11. Verify Sessions & Sign Out
final session = await Amplify.Auth.fetchAuthSession() as CognitoAuthSession;
if (session.isSignedIn) {
print('Access token: ${session.userPoolTokens?.accessToken}');
}
await Amplify.Auth.signOut(options: const SignOutOptions(globalSignOut: true));
12. Common Issues & Fixes
| Issue | Cause | Fix |
|---|---|---|
| Invalid redirect URI | Mismatch in Cognito & provider | Copy exact URL |
| Apple name missing | Apple returns name only once | Store on first login |
| Email not verified | Federation users bypass verification | Use Pre Sign-Up trigger |
| Android Google errors | Wrong SHA-1 fingerprint | Regenerate in console |
| iOS Universal Links fail | AASA misconfigured | Verify domain JSON |
13. Quick Go-Live Checklist
- User Pool domain and Callback/Sign-Out URLs configured
- Google and Apple identity providers are properly linked
- Pre-Sign-Up Lambda trigger attached and tested
- MFA and Password Policy set according to your security standards
- Amplify Flutter integration verified on both iOS and Android
- (Optional) Identity Pool created for direct S3 access or other AWS resources
- Deep Links / Universal Links fully tested end-to-end across platforms
Key Takeaways
- Cognito + Amplify = Serverless Auth — secure, scalable, and quick to integrate.
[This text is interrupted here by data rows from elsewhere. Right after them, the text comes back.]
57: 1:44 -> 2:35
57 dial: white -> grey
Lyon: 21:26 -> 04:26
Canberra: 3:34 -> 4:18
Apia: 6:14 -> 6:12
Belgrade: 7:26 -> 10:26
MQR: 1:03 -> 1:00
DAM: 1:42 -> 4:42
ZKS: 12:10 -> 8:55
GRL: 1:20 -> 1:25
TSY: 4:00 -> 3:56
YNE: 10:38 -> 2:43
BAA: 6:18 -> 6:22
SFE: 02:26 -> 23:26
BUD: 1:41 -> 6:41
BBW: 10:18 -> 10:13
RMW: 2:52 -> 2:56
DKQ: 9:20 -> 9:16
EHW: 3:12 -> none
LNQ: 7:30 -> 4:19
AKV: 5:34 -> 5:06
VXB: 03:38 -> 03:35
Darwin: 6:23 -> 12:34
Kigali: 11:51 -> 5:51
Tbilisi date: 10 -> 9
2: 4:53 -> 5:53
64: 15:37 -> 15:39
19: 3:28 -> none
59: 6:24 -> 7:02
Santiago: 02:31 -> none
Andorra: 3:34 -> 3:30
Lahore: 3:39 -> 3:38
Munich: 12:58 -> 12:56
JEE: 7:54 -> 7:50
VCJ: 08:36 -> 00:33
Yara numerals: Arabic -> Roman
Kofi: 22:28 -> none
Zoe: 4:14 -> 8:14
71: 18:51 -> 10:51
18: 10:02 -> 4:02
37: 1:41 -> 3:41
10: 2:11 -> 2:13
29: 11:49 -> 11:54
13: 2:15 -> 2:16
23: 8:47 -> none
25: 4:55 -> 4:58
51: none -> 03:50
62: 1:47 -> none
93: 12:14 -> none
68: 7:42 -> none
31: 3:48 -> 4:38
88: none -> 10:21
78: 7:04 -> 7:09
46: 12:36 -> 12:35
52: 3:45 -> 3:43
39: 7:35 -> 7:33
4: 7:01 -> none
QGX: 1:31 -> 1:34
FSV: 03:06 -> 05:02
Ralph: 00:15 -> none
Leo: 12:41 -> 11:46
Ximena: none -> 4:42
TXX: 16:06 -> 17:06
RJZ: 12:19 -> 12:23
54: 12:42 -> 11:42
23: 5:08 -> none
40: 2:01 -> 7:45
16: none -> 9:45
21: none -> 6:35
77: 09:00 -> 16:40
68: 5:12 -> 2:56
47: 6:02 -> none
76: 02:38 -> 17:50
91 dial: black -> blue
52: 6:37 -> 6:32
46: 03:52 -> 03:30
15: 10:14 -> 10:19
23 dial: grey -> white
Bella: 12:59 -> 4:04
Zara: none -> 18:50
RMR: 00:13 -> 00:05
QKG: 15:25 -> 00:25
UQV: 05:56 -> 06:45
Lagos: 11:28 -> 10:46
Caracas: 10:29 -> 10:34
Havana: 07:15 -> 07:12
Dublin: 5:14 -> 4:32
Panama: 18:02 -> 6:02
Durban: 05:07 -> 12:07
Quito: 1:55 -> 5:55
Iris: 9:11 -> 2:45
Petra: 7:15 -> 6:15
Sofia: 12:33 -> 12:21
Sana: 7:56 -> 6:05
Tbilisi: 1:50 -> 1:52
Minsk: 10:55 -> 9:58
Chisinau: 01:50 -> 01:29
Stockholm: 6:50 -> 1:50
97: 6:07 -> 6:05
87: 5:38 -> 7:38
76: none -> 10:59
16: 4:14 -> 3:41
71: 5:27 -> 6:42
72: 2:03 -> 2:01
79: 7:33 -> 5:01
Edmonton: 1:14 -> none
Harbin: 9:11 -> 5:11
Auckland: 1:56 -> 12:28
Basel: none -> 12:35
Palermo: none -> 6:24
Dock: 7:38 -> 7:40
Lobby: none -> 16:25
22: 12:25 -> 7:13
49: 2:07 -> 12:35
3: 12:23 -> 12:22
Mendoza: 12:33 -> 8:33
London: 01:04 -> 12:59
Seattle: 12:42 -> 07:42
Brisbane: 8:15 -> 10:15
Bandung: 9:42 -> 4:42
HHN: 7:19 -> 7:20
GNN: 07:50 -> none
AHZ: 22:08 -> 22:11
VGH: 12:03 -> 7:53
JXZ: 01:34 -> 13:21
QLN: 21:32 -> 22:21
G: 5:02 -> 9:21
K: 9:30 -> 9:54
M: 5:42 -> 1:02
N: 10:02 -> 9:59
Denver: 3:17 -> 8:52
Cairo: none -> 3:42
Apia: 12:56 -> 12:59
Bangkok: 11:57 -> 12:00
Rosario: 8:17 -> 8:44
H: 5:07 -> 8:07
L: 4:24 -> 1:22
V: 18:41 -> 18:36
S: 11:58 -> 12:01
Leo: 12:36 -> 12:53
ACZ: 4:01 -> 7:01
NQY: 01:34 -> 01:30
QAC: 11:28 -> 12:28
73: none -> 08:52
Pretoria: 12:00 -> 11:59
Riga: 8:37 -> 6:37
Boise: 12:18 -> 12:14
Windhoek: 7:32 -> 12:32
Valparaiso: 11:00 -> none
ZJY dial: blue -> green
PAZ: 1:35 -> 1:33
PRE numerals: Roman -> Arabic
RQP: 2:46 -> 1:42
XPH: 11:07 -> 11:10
- The Hosted UI simplifies OAuth with Google / Apple/others.
- Pre-Sign-Up Lambdas let you enforce domain rules or auto-verify social logins.
- Once configured, Amplify handles token refresh, MFA, and session management seamlessly.
End-to-End Auth Flow:
Diagram: “Flutter UI → Amplify Auth → Cognito → Lambda Triggers → AWS Services → User Session Persisted”.
Hoomanely Context: Why This Matters
At Hoomanely, we believe seamless onboarding is the gateway to better pet care experiences.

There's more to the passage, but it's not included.